Aber als sie über die Zugbrücke fuhren, auf der die Truthähne wie früher herumstolzierten, sah Angélique, daß das Schloß ihrer Kindheit sich nicht verändert hatte. Der mäßige Wohlstand, dessen sich der Baron und seine Familie erfreuten, hatte ihnen nicht erlaubt, an dem alten Gebäude alle notwendigen Reparaturen durchführen zu lassen. Der Turm, die zinnengekrönten Einfassungsmauern zerfielen weiterhin unter ihrer dichten Efeuverkleidung, und der Haupteingang führte immer noch durch die Küche. Dort trafen sie den alten Baron neben der Zwiebeln schälenden Amme an. Die Amme war noch genauso groß und beweglich wie einst, aber sie hatte fast alle ihre Zähne verloren, und mit ihrem schlohweißen Haar wirkte sie so braun wie eine Maurin.

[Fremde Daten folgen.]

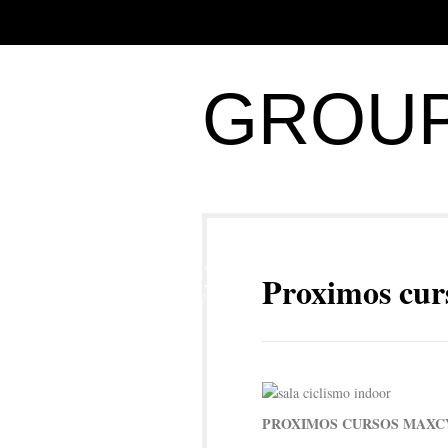
GROUP
13
Proximos cur
JUL
PROXIMOS CURSOS MAXCY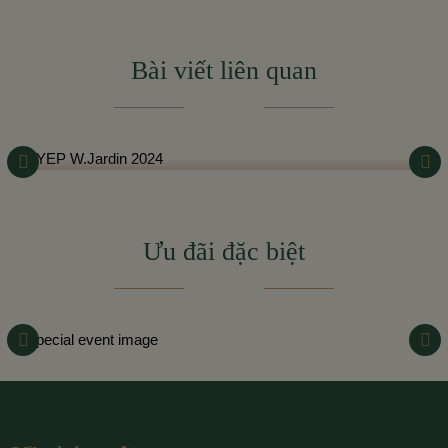
Bài viết liên quan
YEP W.JARDIN 2024
Ưu đãi đặc biệt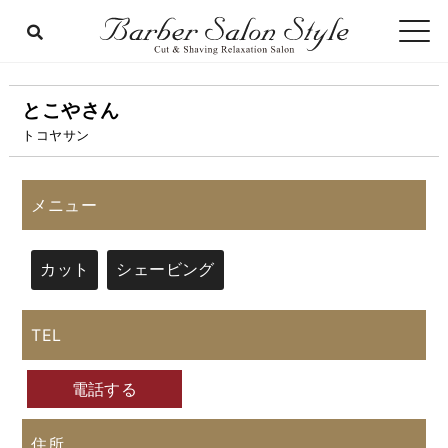
とこやさん
トコヤサン
メニュー
カット
シェービング
TEL
電話する
住所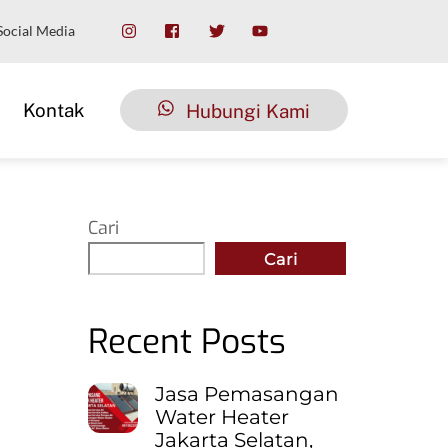
Social Media
Kontak
Hubungi Kami
Cari
Cari
Recent Posts
Jasa Pemasangan
Water Heater
Jakarta Selatan,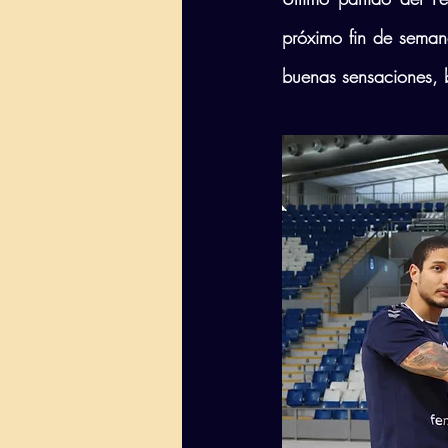
próximo fin de semana
buenas sensaciones, 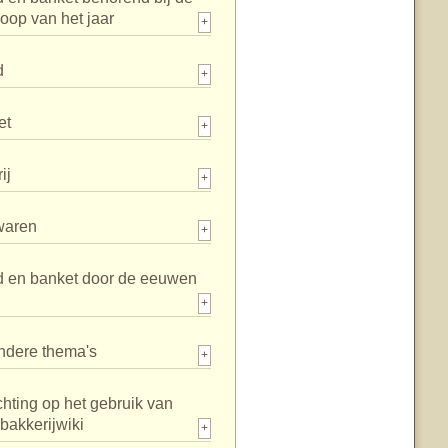
loop van het jaar
+
d
+
et
+
ij
+
waren
+
d en banket door de eeuwen
+
ndere thema's
+
chting op het gebruik van
bakkerijwiki
+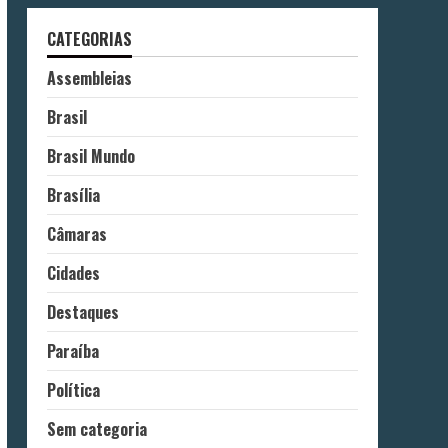
CATEGORIAS
Assembleias
Brasil
Brasil Mundo
Brasília
Câmaras
Cidades
Destaques
Paraíba
Política
Sem categoria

War es Einbildung? Angélique kam es vor, als habe die Freude, mit der ihr Vater und die alte Frau sie begrüßten, etwas Gezwungenes, wie es so oft der Fall ist, wenn man nach langer Zeit unverhofft jemandem begegnet, den man tot geglaubt hatte. Wohl hatte man ihn betrauert, aber das Leben war weitergegangen, und nun war man gezwungen, ihm einen neuen Platz einzuräumen.
Florimonds und Cantors Gegenwart half über die Verlegenheit hinweg. Die Amme drückte »die süßen Spätzchen« an ihr Herz. Innerhalb von drei Minuten hatten sie von ihren Küssen rote Wangen und die Hände voller Äpfel und Nüsse.